In 1999, the council organized its first international trade mission, leading a group of Middle Tennessee health-care experts to London and Cologne, France. The next trip was to Paris and Madrid in 2000; then Brussels, Milan and Rome in 2002; London and Amsterdam in 2003; and Budapest and Prague in 2004.

“These trade missions are designed to be very high level, so that we establish contacts with key industry and government leaders in each of these countries,” Gallivan says. “The real objective is generating new business opportunities.”

That’s certainly happened, as Nashvillians have nurtured overseas contacts, and government and health leaders from several of those countries have subsequently visited Tennessee.

Ira Chilton, principal with the Nashville-based CFP Group, says his company’s contracts to help design and construct clinics in England are a direct result of the trade missions and the council’s overseas efforts. Chilton was a delegate on all five trade missions and says “the probability is pretty high” that he will go along on the sixth, planned for 2006 to Poland and Austria.

The U.S. ambassador to Poland, Victor Ashe, is equally enthusiastic about the prospects of a Tennessee trade mission.

“I am especially excited as a Tennessean to be able to host such a group,” says Ashe, former mayor of Knoxville. “The Polish health-care system faces a number of challenges, and the visit should provide for a productive exchange of information on both sides as well as generate new business opportunities.”

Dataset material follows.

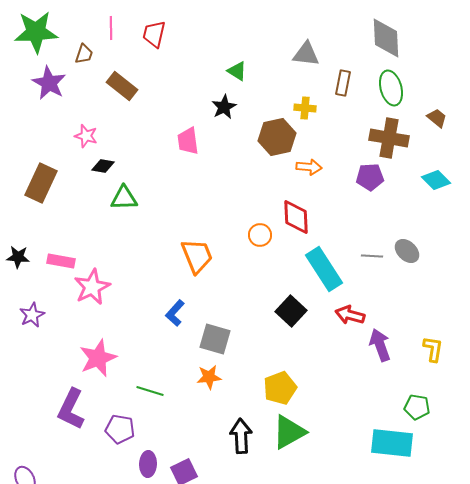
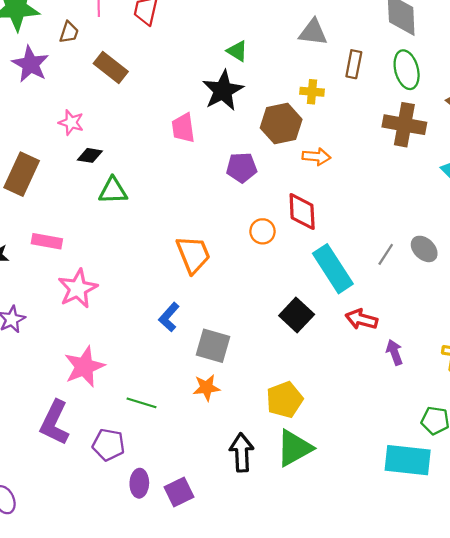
black star: (224, 107) -> (223, 91), size x1.5
purple pentagon: (370, 177) -> (242, 168), moved
gray line: (372, 256) -> (386, 254), turned -60
pink rectangle: (61, 261) -> (47, 241), moved
purple arrow: (380, 345) -> (394, 352), size x0.7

Poland’s health-care challenges are much the same as those in many other countries – an aging population, rising costs, inefficiency and information technology needs, according to Paul Keckley, executive director of the Vanderbilt Center for Evidence-based Medicine. Keckley says Vanderbilt University could play a critical role in addressing such issues.

“They’re looking for new ways to deliver care and new ways to reduce the incidence of heart disease, diabetes and asthma. They’re looking for ways to more effectively treat people who need hospital care,” he says. “Nashville has some fairly prominent solutions which have historically been focused in just the U.S., but increasingly we’re getting a lot of attention from health ministries around the world.”